Darpa working on vaccines that can adapt to take on fast-changing viruses

Every year, flu vaccine manufacturers develop and produce new versions at enormous expense to take on the latest circulating influenza strain due to the constantly evolving nature of viruses. The US military's Defense Advanced Research Projects Agency (Darpa) has now launched a programme that aims to create vaccines that can adapt to fight these fast-changing viruses.

As our bodies come up with new immune responses, viruses have the ability to mutate and morph as they reproduce within their hosts, rendering a vaccine that could work today, useless tomorrow. The US military's R&D organisation has launched an Interfering and Co-Evolving Prevention and Therapy (Intercept) programme that hopes to develop a solution that can outpace evolving pathogens, adapt in real time and shape-shift as quickly as viruses do.

"We need a new paradigm to stay ahead of these moving targets," Darpa programme manager Jim Gimlett said in a statement. "With Intercept, the goal is to develop viral therapies that are effective against a broad spectrum of viral strains, and that can co-evolve and outpace new strains."

All viruses consist of two main parts — genetic material surrounded by a protein shell. When a virus attaches itself to a cell within a host, it releases its genetic material into that cell to reproduce, hijacks its biological machinery and forces the cell to create new copies of the viral genome and shell proteins. Inside the cell, the new viral genomes and protein shells gather to create new viruses that eventually burst out of the cell and infect other cells as well.

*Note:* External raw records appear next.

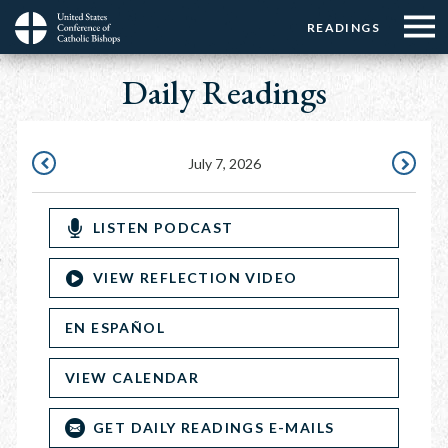
Menu:
Menu:
Skip
READINGS
Top
Top
to
Main
☰
Buttons
main
Daily Readings
navigation
Menu
content
July 7, 2026
JULY
JULY
6,
8,
LISTEN PODCAST
2026
2026
VIEW REFLECTION VIDEO
EN ESPAÑOL
VIEW CALENDAR
GET DAILY READINGS E-MAILS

Intercept is looking to tap into tiny engineered, virus-like particles called therapeutic interfering cells, or TIPs, to compete with viruses. Similar to viruses, TIPs can also enter host cells but don't affect them. However, when a cell that contains a TIP does get infected by a virus, the cell produces TIP genome copies that can compete with the virus's genome copies for protein shells and reproduce faster than the virus to create more TIP-containing cells. As more "dud viruses" containing harmless TIP genes are created to dilute the real viruses, the impact of any viral load is significantly reduced.

Since they are made of genetic material, Gimlett says TIPs can also mutate and diversify just as genomes of real viruses do as well.

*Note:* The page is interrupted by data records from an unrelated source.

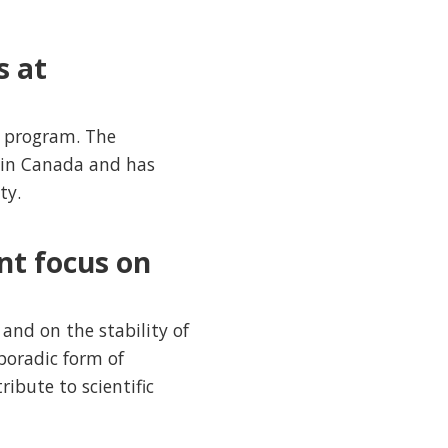
s at
e program. The
 in Canada and has
ty.
nt focus on
and on the stability of
poradic form of
ibute to scientific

"You can think of these TIP-filled envelopes as tiny Trojan horses, but instead of containing warriors they contain pretenders that ultimately outnumber real disease-causing viruses and interfere with their ability to replicate," Gimlett said. "Once we develop a TIP that works for a given virus, we expect it to generate a steady stream of variants so there will always be a population of TIPs with the right genetic stuff to disrupt any new strains of that virus that may arise."

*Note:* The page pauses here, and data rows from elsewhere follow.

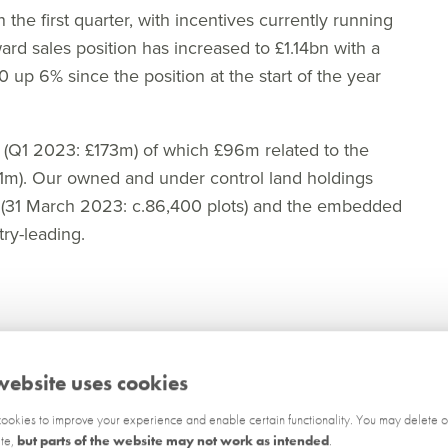
n the first quarter, with incentives currently running
rd sales position has increased to £1.14bn with a
0 up 6% since the position at the start of the year
m (Q1 2023: £173m) of which £96m related to the
31m). Our owned and under control land holdings
4 (31 March 2023: c.86,400 plots) and the embedded
try-leading.
s to our sites and are making good progress in
website uses cookies
8 gross outlets in the first quarter ending the
ion at the start of the year. A further c.30 gross
okies to improve your experience and enable certain functionality. You may delete o
ite,
but parts of the website may not work as intended
.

Since the programme has just launched, Darpa still has a long way to go to develop TIP candidates, conduct long-term tests and adjust them accordingly through computer models. However, if successful, they could prove extremely useful to tackle several viral strains that emerge and evolve every year, no matter how severe they are.

According to the World Bank, a single severe flu pandemic could cost the global economy a whopping $3 trillion (£2.1 trillion).

When the Ebola epidemic seemed to be contained in March 2015, Bill Gates warned that "there is a significant chance that an epidemic of a substantially more infectious disease will occur sometime in the next 20 years." In the same month, Brazil notified WHO of reports of a mysterious rash-causing illness spreading across northeastern states, which was later identified as the Zika virus. Since then, it has spread explosively to become the world's largest Zika outbreak ever, reaching more than 30 countries and territories.